J’en reviens à Léopold II, que je n’ai pas connu et au Congo où je ne suis jamais allé. Je sais pourtant qu’il a financé ses opérations en imposant la culture de l’hévéa au moment où les besoins en caoutchouc explosaient.

Je connais un peu l’hévéa. C’est une espèce originaire d’Amazonie. Elle s’est développée en Asie du Sud Est et, depuis les indépendances, en Côte d’Ivoire, un des rares pays d’Afrique à avoir basé son développement sur l’agriculture.

L’hévéa est une culture intéressante car peu coûteuse. Il y a la pépinière de départ, puis, 5 années de croissance avant de produire spontanément le latex qu’on récolte par saignée, sans épuiser l’arbre. C’est «l’épargne-pension» pour nombre de paysans ivoiriens. Une fois en production, il suffit de passer régulièrement récolter le latex dans des bols, arbre par arbre. Un travail sans grande fatigue qu’on peut mener jusqu’à un âge avancé. L’hévéa pousse dans les sols les plus pauvres et les plus acides et n’a besoin de rien.

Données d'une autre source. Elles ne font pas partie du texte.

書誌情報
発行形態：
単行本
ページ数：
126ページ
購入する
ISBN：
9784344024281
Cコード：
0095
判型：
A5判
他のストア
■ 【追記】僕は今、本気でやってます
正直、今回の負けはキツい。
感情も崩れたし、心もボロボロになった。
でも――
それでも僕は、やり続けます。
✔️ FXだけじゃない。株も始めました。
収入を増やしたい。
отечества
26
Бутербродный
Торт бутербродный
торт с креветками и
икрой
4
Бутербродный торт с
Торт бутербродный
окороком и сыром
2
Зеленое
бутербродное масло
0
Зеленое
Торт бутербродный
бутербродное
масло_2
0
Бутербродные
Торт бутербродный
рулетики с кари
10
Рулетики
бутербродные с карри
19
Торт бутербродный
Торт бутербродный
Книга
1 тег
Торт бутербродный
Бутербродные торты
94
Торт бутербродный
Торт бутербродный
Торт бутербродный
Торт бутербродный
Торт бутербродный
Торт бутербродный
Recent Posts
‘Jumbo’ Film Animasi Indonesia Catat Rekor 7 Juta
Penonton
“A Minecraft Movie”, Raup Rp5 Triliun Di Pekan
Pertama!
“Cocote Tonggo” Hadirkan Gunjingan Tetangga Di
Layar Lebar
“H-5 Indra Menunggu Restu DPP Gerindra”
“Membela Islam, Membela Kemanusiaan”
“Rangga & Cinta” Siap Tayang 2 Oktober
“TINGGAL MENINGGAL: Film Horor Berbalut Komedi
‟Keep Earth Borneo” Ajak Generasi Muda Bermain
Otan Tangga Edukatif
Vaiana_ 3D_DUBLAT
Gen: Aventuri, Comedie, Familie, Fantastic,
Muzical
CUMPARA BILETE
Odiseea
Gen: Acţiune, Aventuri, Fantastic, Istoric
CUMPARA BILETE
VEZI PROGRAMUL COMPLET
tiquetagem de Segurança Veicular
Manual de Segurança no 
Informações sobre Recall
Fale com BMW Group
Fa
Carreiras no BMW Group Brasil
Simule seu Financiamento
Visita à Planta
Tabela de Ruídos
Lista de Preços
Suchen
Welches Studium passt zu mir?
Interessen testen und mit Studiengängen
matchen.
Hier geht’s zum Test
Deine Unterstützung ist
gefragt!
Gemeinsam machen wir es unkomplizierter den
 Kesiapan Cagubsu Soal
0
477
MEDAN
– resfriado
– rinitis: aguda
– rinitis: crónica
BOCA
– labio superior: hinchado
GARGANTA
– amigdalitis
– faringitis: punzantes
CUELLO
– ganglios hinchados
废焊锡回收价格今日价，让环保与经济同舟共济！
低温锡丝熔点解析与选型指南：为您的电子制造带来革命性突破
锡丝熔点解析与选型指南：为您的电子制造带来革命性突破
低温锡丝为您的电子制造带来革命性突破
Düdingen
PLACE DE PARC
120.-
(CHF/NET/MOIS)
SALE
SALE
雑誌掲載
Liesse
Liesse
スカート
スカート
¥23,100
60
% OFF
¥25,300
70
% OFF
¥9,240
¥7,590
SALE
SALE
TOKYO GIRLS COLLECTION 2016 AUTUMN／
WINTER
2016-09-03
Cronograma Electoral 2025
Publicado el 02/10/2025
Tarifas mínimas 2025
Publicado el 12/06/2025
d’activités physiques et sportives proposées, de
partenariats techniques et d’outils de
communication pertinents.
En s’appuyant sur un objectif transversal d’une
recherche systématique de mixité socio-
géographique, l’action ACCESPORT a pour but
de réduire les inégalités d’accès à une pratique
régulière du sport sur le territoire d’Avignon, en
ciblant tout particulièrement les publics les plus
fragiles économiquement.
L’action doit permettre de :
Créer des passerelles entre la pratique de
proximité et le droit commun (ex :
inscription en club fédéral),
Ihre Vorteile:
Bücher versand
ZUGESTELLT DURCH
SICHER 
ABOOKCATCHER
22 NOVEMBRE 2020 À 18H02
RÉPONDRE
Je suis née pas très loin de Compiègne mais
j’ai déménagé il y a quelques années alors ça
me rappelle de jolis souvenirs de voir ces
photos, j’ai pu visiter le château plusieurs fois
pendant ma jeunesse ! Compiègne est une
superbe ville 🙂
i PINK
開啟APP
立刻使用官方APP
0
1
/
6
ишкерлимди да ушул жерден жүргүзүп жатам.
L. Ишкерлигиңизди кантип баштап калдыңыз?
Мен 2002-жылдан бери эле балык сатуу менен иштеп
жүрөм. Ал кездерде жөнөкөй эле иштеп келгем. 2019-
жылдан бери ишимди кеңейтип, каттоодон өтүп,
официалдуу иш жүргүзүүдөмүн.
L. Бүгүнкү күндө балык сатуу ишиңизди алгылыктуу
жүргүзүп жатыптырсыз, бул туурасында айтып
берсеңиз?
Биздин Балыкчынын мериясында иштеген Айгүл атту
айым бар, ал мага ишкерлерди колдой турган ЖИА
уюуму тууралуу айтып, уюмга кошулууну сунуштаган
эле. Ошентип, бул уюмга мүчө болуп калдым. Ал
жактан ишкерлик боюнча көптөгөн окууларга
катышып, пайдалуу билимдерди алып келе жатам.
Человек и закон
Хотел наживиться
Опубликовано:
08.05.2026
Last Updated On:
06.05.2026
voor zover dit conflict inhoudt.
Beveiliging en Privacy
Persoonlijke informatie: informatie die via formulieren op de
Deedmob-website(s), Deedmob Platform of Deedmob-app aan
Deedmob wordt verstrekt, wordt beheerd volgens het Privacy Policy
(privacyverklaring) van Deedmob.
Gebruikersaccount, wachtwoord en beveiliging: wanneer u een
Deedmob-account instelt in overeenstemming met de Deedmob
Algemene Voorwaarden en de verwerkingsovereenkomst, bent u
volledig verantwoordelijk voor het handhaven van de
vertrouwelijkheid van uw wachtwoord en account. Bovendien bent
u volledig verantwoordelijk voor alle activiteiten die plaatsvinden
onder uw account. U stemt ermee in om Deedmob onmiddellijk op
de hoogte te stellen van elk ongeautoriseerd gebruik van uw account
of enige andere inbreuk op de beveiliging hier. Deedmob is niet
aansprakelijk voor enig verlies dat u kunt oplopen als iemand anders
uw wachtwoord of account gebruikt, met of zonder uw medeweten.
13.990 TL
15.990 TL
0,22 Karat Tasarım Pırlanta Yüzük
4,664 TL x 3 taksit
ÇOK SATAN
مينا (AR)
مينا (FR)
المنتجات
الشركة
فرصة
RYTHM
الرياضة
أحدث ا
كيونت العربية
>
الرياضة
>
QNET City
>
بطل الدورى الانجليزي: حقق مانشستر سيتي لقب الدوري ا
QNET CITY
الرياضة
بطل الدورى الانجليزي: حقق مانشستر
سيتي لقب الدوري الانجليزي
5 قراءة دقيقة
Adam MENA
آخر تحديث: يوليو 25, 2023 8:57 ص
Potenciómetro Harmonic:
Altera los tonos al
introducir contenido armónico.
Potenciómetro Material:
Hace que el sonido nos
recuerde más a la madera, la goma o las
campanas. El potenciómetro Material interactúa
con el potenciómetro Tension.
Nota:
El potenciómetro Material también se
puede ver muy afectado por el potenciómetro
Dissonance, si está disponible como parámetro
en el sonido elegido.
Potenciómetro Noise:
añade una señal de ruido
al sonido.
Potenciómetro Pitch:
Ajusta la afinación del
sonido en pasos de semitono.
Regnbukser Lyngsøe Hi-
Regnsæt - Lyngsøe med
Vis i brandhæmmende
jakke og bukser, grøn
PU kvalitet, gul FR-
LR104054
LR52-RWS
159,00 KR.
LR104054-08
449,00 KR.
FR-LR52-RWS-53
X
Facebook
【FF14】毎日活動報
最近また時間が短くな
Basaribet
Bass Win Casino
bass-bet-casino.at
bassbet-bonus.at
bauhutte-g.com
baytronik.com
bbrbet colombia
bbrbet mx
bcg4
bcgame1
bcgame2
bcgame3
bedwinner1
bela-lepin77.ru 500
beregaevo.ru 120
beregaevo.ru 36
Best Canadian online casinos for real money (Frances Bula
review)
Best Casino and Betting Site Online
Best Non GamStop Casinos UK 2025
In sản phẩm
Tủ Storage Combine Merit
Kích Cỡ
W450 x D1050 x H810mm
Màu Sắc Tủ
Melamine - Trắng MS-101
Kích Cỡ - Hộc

Il m’a même fourni une belle leçon de modestie. J’eus l’occasion d’étudier sa fertilisation, persuadé que dans ces sols pauvres et acides, on pouvait l’aider par de bons engrais. Le marché en valait la peine. Une expérimentation scientifique en bonne et due forme fut menée, en Belgique, sous serre, avec de la latérite importée, et sur place, dans les conditions du terrain ivoirien. Le résultat fut sans appel: nos cultures (céréales, graminées) nécessitaient d’ajuster les engrais mais l’hévéa n’avait besoin de rien. Au contraire! Darwin m’aurait sans doute expliqué qu’au fil des millénaires, l’hévéa avait sélectionné des propriétés pour survivre, mieux, se développer dans les sols les plus pauvres du monde. CQFD.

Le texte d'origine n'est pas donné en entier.